(Page images and extracted text)
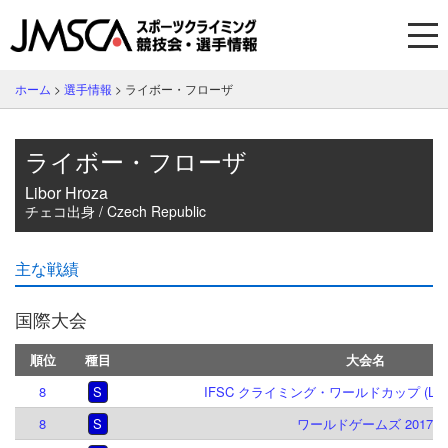
ホーム
>
選手情報
>
ライボー・フローザ
ライボー・フローザ
Libor Hroza
チェコ出身 / Czech Republic
主な戦績
国際大会
順位
種目
大会名
8
S
IFSC クライミング・ワールドカップ (L,S)
8
S
ワールドゲームズ 2017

WHAT IS EXPECTED: Transcribe every line from the records above without alteration, and leave out the images.

YOUR SOLUTION:
ホーム
>
選手情報
>
ライボー・フローザ
ライボー・フローザ
Libor Hroza
チェコ出身 / Czech Republic
主な戦績
国際大会
順位
種目
大会名
8
S
IFSC クライミング・ワールドカップ (L,S)
8
S
ワールドゲームズ 2017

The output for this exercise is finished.